Infection with H. pylori is now recognized as a major factor in the pathogenesis of gastric disease. Here, we examined the susceptibility of epidermal growth factor (EGF), basic fibroblast growth factor (bFGF), transforming growth factor-beta (TGF beta) and platelet derived growth factor (PDGF) to degradation by H. pylori protease, and assessed the effect of a cytoprotective agent, sulglycotide, on this process.
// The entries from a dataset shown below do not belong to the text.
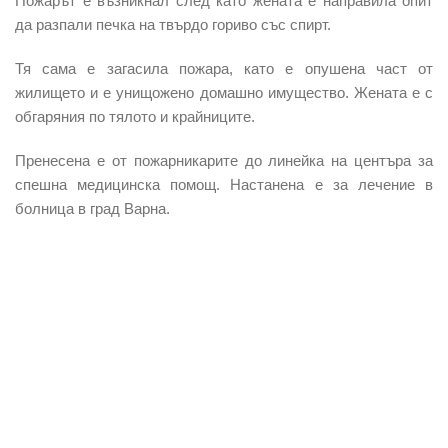
Пожарът е възникнал след като жената е направила опит
да разпали печка на твърдо гориво със спирт.
Тя сама е загасила пожара, като е опушена част от
жилището и е унищожено домашно имущество. Жената е с
обгаряния по тялото и крайниците.
Пренесена е от пожарникарите до линейка на центъра за
спешна медицинска помощ. Настанена е за лечение в
болница в град Варна.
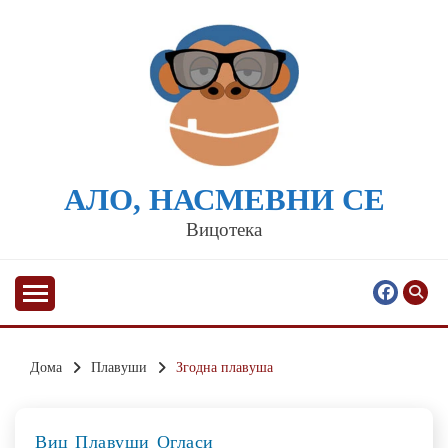
Skip
to
content
АЛО, НАСМЕВНИ СЕ
Вицотека
Дома
Плавуши
Згодна плавуша
Виц
Плавуши
Огласи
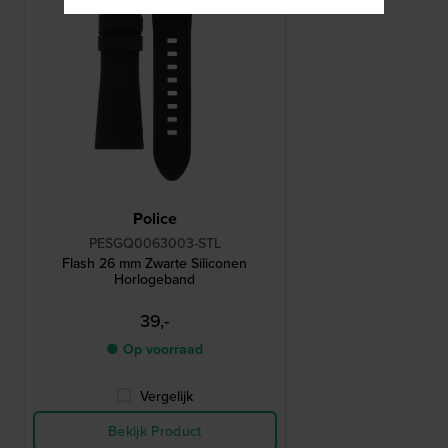
Police
PESGQ0063003-STL
Flash 26 mm Zwarte Siliconen
Horlogeband
39,-
● Op voorraad
Vergelijk
Bekijk Product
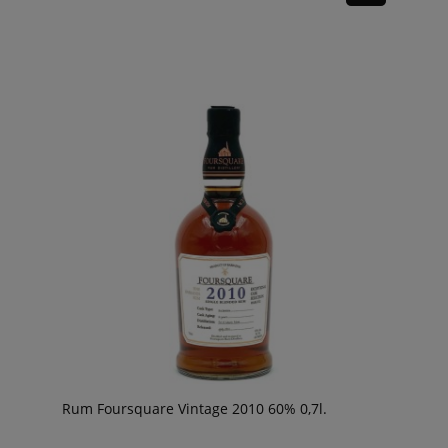
Rum Foursquare Vintage 2010 60% 0,7l.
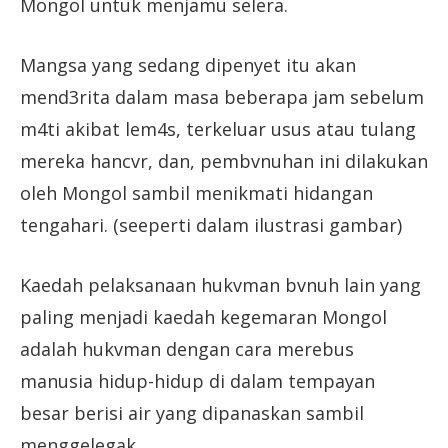
Mongol untuk menjamu selera.
Mangsa yang sedang dipenyet itu akan
mend3rita dalam masa beberapa jam sebelum
m4ti akibat lem4s, terkeluar usus atau tulang
mereka hancvr, dan, pembvnuhan ini dilakukan
oleh Mongol sambil menikmati hidangan
tengahari. (seeperti dalam ilustrasi gambar)
Kaedah pelaksanaan hukvman bvnuh lain yang
paling menjadi kaedah kegemaran Mongol
adalah hukvman dengan cara merebus
manusia hidup-hidup di dalam tempayan
besar berisi air yang dipanaskan sambil
menggelegak.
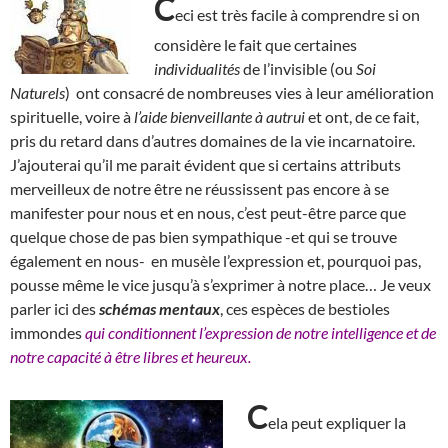
C
eci est très facile à comprendre si on
considère le fait que certaines
individualités
de l’invisible (ou
Soi
Naturels
) ont consacré de nombreuses vies à leur amélioration
spirituelle, voire à
l’aide bienveillante à autrui
et ont, de ce fait,
pris du retard dans d’autres domaines de la vie incarnatoire.
J’ajouterai qu’il me parait évident que si certains attributs
merveilleux de notre être ne réussissent pas encore à se
manifester pour nous et en nous, c’est peut-être parce que
quelque chose de pas bien sympathique -et qui se trouve
également en nous- en musèle l’expression et, pourquoi pas,
pousse même le vice jusqu’à s’exprimer à notre place… Je veux
parler ici des
schémas mentaux
, ces espèces de bestioles
immondes
qui conditionnent l’expression de notre intelligence et de
notre capacité à être libres et heureux.
C
ela peut expliquer la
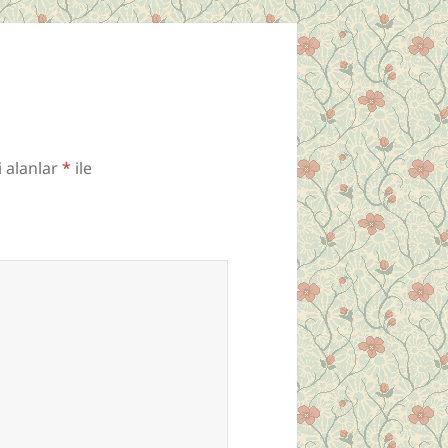
i alanlar
*
ile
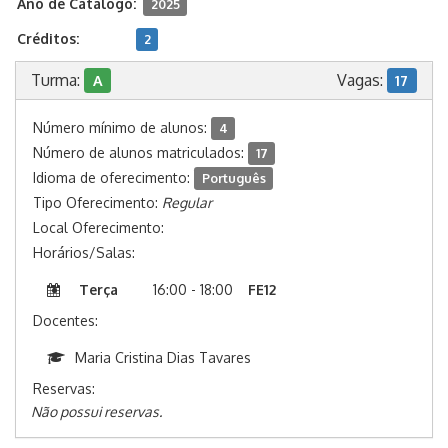
Ano de Catálogo:
2025
Créditos:
2
Turma:
Vagas:
A
17
Número mínimo de alunos:
4
Número de alunos matriculados:
17
Idioma de oferecimento:
Português
Tipo Oferecimento:
Regular
Local Oferecimento:
Horários/Salas:
Terça
16:00 - 18:00
FE12
Docentes:
Maria Cristina Dias Tavares
Reservas:
Não possui reservas.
The 125I-labeled EGF, bFGF, TGF beta and PDGF were incubatet with H. pylori protease, obtained from the filtrates of saline washes of the bacterium culture, in the presence of 0-100 micrograms sulglycotide. The results showed that, under the assay conditions, H. pylori protease caused only 5% degradation of EGF and 7% degradation of bFGF. However, the protease evoked a 61.7% degradation of PDGF and a 62.3% degradation of TGF beta. Introduction of sulglycotide to the reaction assay system caused a dose-dependent inhibition in PDGF and TGF beta proteolysis by the H. pylori enzyme. The maximal inhibitory effect was obtained with sulglycotide at 100 micrograms/ml, at which dose an 84.4% decrease in PDGF and 88.3% decrease in TGF beta degradation was achieved. The results provide a strong evidence for the effectiveness of sulglycotide in the protection of gastric mucosal growth factors against degradation by H. pylori.